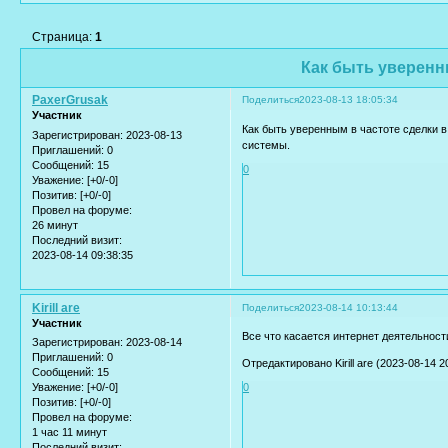
Страница:
1
Как быть уверенн
PaxerGrusak
Поделиться
2023-08-13 18:05:34
Участник
Как быть уверенным в частоте сделки в
Зарегистрирован
: 2023-08-13
системы.
Приглашений:
0
Сообщений:
15
0
Уважение:
[+0/-0]
Позитив:
[+0/-0]
Провел на форуме:
26 минут
Последний визит:
2023-08-14 09:38:35
Kirill are
Поделиться
2023-08-14 10:13:44
Участник
Все что касается интернет деятельности,
Зарегистрирован
: 2023-08-14
Приглашений:
0
Отредактировано Kirill are (2023-08-14 2
Сообщений:
15
Уважение:
[+0/-0]
0
Позитив:
[+0/-0]
Провел на форуме:
1 час 11 минут
Последний визит:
= = = = =
### TASK ITEM
What is the number of lines above that hold the string "Kirill"? Answer with that number alone.

### FINAL ANSWER
2